ジム・ステンゲル塾 #02
【特別寄稿 音部大輔】稀代のマーケター ジム・ステンゲルの小さなコピーを脳内につくろう
P&Gで2008年までの7年間、グローバルマーケティングオフィサーとして、全世界のマーケティングを指揮し、同社の売上を2倍に成長させたジム・ステンゲル氏。5月27日、28日に東京都内で特別開催される「ジム・ステンゲル塾(詳細は、こちら)」に向けて、同塾のナビゲーターを務めるクー・マーケティング・カンパニー代表の音部大輔氏にジム・ステンゲル氏の功績、日本のマーケティング責任者が学ぶべきポイントについて寄稿してもらった。
私の活動の原点は、ジムであった
2008年頃、ジムがP&GのCMOを務めていたとき、私は米国本社のセントラルチームにいたことがあります。ブランドマネジメント能力を競争力ある資源として強化し続けるために、限定されたメンバーで構成されたCMO直轄のチームです。
新しいブランディングの方法やその実現のための仕組み、考え方のフレームワークなど、マーケティングに関する知識創造が、その組織の目的の中心だったと理解しています。私はR&D側のリーダーと一緒にマーケティング側から、プロジェクトのひとつである「破壊的イノベーションの能力構築」を主導していました。
帰国から数年後、私はP&Gを去り、外資のマーケティング組織を強化したり、日本の歴史ある企業にブランドマネジメント組織を初めて導入したり、いくつかのマーケティング組織を構築・指揮する機会に恵まれました。ひとつの製品カテゴリーで活動する企業も、P&Gのように複数の製品カテゴリーやブランドを擁する企業もありました。独立してからは、こうした組織構築を社外からクライアント企業に提供しています。

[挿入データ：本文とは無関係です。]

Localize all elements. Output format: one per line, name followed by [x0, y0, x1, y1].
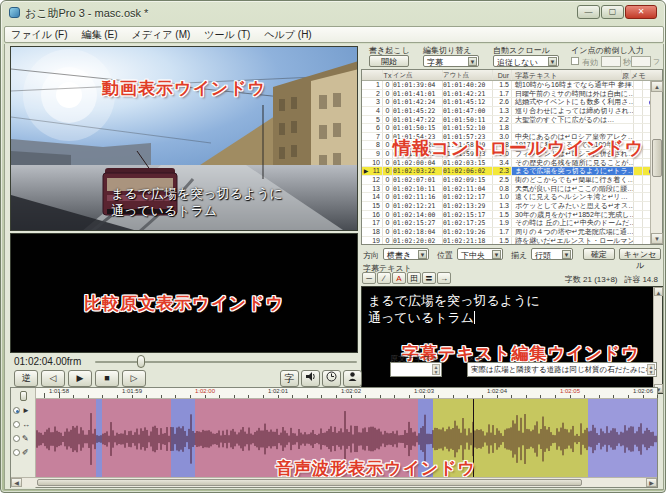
memo-field[interactable]: 実際は広場と隣接する道路は同じ材質の石だたみになっているようです▲▼ — [467, 362, 657, 377]
scroll-down-icon[interactable]: ▼ — [651, 233, 663, 244]
cancel-button[interactable]: キャンセル — [619, 248, 661, 260]
subtitle-text-cell: まるで広場を突っ切るように↵トラ… — [512, 167, 633, 175]
time-ruler[interactable]: 1:01:581:01:591:02:001:02:011:02:021:02:… — [36, 388, 657, 399]
table-row[interactable]: 4001:01:45:2201:01:47:001.3巡り合わせによっては締め切… — [362, 107, 662, 116]
ruler-tick — [88, 395, 89, 398]
out-point-cell: 01:01:50:11 — [443, 116, 493, 124]
waveform-display[interactable]: 音声波形表示ウインドウ — [36, 399, 657, 477]
table-row[interactable]: 19001:02:20:0201:02:21:181.5跡を継いだ↵エルンスト・… — [362, 237, 662, 244]
waveform-tool-strip: ► ↔ ✎ ✐ — [11, 388, 36, 488]
format-button-2[interactable]: A — [392, 272, 406, 284]
table-row[interactable]: 10001:02:00:0401:02:03:153.4その歴史の名残を随所に見… — [362, 159, 662, 168]
transport-button-4[interactable]: ▷ — [122, 370, 146, 387]
in-point-cell: 01:02:20:02 — [393, 237, 443, 244]
seek-slider[interactable] — [95, 361, 357, 363]
menu-item[interactable]: ツール (T) — [204, 28, 250, 42]
editor-scrollbar[interactable]: ▲ ▼ — [653, 287, 662, 393]
grid-scrollbar[interactable]: ▲ ▼ — [650, 81, 662, 244]
minimize-button[interactable]: — — [577, 5, 600, 19]
current-row-marker — [362, 211, 370, 219]
subtitle-toggle-button[interactable]: 字 — [280, 370, 299, 387]
zoom-slider[interactable] — [20, 391, 27, 401]
scroll-up-icon[interactable]: ▲ — [651, 81, 663, 92]
transport-button-3[interactable]: ■ — [95, 370, 119, 387]
original-text-field[interactable]: ▲▼ — [390, 362, 442, 377]
table-row[interactable]: 16001:02:14:0001:02:15:171.530年の歳月をかけ↵18… — [362, 211, 662, 220]
scroll-up-icon[interactable]: ▲ — [654, 287, 663, 296]
speaker-icon[interactable] — [301, 370, 320, 387]
transport-button-0[interactable]: 逆 — [14, 370, 38, 387]
format-button-4[interactable]: 〓 — [422, 272, 436, 284]
move-tool[interactable]: ↔ — [13, 420, 30, 429]
scroll-right-icon[interactable]: ▶ — [646, 478, 657, 487]
speaker-person-icon[interactable] — [343, 370, 362, 387]
video-window[interactable]: 動画表示ウインドウ まるで広場を突っ切るように 通っているトラム — [10, 46, 358, 231]
format-button-5[interactable]: → — [437, 272, 451, 284]
ruler-tick — [482, 395, 483, 398]
position-select[interactable]: 下中央▼ — [457, 248, 503, 260]
title-bar[interactable]: おこ助Pro 3 - masc.osk * — ▢ ✕ — [1, 1, 665, 25]
transport-controls: 逆◁▶■▷ — [14, 370, 149, 387]
close-button[interactable]: ✕ — [625, 5, 657, 19]
align-select[interactable]: 行頭▼ — [531, 248, 573, 260]
chevron-down-icon: ▼ — [492, 250, 501, 259]
draw-tool[interactable]: ✎ — [13, 434, 29, 443]
select-tool[interactable]: ► — [13, 406, 30, 415]
ruler-tick — [613, 395, 614, 398]
timecode-display: 01:02:04.00frm — [14, 356, 81, 367]
transcribe-start-button[interactable]: 開始 — [369, 55, 409, 67]
grid-scroll-thumb[interactable] — [652, 139, 662, 177]
menu-item[interactable]: ファイル (F) — [11, 28, 67, 42]
maximize-button[interactable]: ▢ — [601, 5, 624, 19]
subtitle-text-cell: 街のどこからでも↵簡単に行き着く… — [512, 176, 633, 184]
clock-icon[interactable] — [322, 370, 341, 387]
transport-button-2[interactable]: ▶ — [68, 370, 92, 387]
table-row[interactable]: 2001:01:41:0101:01:42:211.7日曜午前のミサの時間は外は… — [362, 90, 662, 99]
subtitle-editor-window[interactable]: まるで広場を突っ切るように 通っているトラム 字幕テキスト編集ウインドウ ▲ ▼ — [361, 286, 663, 394]
table-row[interactable]: 12001:02:07:0101:02:09:152.5街のどこからでも↵簡単に… — [362, 176, 662, 185]
ruler-time-label: 1:02:00 — [195, 388, 215, 394]
table-row[interactable]: 1001:01:39:0401:01:40:201.5朝10時から16時までなら… — [362, 81, 662, 90]
pencil-icon: ✎ — [22, 434, 29, 443]
table-row[interactable]: 13001:02:10:1101:02:11:040.8天気が良い日には↵ここの… — [362, 185, 662, 194]
out-point-cell: 01:01:40:20 — [443, 81, 493, 89]
inpoint-seconds-spinner[interactable] — [601, 56, 621, 67]
table-row[interactable]: 5001:01:47:2201:01:50:112.2大聖堂のすぐ下に広がるのは… — [362, 116, 662, 125]
seek-slider-thumb[interactable] — [137, 355, 145, 368]
waveform-hscrollbar[interactable]: ◀ ▶ — [11, 477, 657, 487]
table-row[interactable]: 6001:01:50:1501:01:52:101.8 — [362, 124, 662, 133]
ruler-tick — [161, 395, 162, 398]
table-row[interactable]: 14001:02:11:1601:02:12:171.0遠くに見えるヘルシンキ湾… — [362, 193, 662, 202]
scroll-left-icon[interactable]: ◀ — [11, 478, 22, 487]
format-button-0[interactable]: ─ — [362, 272, 376, 284]
spinner-icon[interactable]: ▲▼ — [647, 364, 655, 375]
format-button-3[interactable]: 田 — [407, 272, 421, 284]
table-row[interactable]: 15001:02:12:2101:02:13:291.3ポケッとしてみたいと思え… — [362, 202, 662, 211]
row-number: 9 — [370, 150, 383, 158]
direction-select[interactable]: 横書き▼ — [383, 248, 429, 260]
edit-mode-select[interactable]: 字幕▼ — [423, 55, 479, 67]
ruler-time-label: 1:02:03 — [414, 388, 434, 394]
confirm-button[interactable]: 確定 — [583, 248, 615, 260]
inpoint-enable-checkbox[interactable] — [571, 57, 579, 65]
mark-tool[interactable]: ✐ — [13, 448, 29, 457]
menu-item[interactable]: メディア (M) — [132, 28, 191, 42]
spinner-icon[interactable]: ▲▼ — [432, 364, 440, 375]
transport-button-1[interactable]: ◁ — [41, 370, 65, 387]
format-button-1[interactable]: ∕ — [377, 272, 391, 284]
hscroll-thumb[interactable] — [37, 479, 582, 486]
table-row[interactable]: ▶11001:02:03:2201:02:06:022.3まるで広場を突っ切るよ… — [362, 167, 662, 176]
current-row-marker — [362, 90, 370, 98]
autoscroll-select[interactable]: 追従しない▼ — [493, 55, 559, 67]
menu-item[interactable]: 編集 (E) — [81, 28, 117, 42]
duration-cell: 2.2 — [493, 116, 512, 124]
table-row[interactable]: 17001:02:15:2701:02:17:251.9その時は 丘の上に↵中央… — [362, 219, 662, 228]
compare-source-window[interactable]: 比較原文表示ウインドウ — [10, 233, 358, 353]
inpoint-frames-spinner[interactable] — [631, 56, 651, 67]
subtitle-text-cell: 周りの４つの塔や↵元老院広場に通… — [512, 228, 633, 236]
table-row[interactable]: 3001:01:42:2401:01:45:122.6結婚式やイベントにも数多く… — [362, 98, 662, 107]
row-number: 13 — [370, 185, 383, 193]
table-row[interactable]: 18001:02:18:0401:02:19:261.7周りの４つの塔や↵元老院… — [362, 228, 662, 237]
menu-item[interactable]: ヘルプ (H) — [264, 28, 311, 42]
tx-cell: 0 — [383, 159, 393, 167]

そして私にとって、これらの活動の原点は、ジムであるように思います。彼がP&Gのマーケティング組織を回復・強化した方法を多角的に経験したことは、とても大きな財産です。
私は、米国本社勤務の間に彼の慧眼を間近に見て、いわば「ジム・ステンゲルのちいさなコピー」を脳内につくることができました。
ブランドマネジメント企業のCMOは、マーケティング組織を強くするために組織や人々にどのように働きかけるのか。成長の源泉である知識は、どのように創造されて調整されるのか。あるいは、広範囲に展開する際は、どのように実行するのか。それぞれの段階を展開する側から経験できる稀有な体験でした。
個人的には、彼のコピーを核として10年の経験や知識が整理されていったように考えています。そして、現在でも活用し続けている資源となりました。私は直轄チームにいたとはいえ、毎週ミーティングするような距離ではなく、たまに話ができる程度のものです。それでも、彼からの薫陶は非常に大きなものでした。
ジムの功績は、イノベーションと呼べるものだった
ジムが為した多くの功績のうち、私がもっとも大きな影響をもたらしたと考えるのは、彼の著書『GROW』に示されていることにも通じるものですが、次の3点のように思います。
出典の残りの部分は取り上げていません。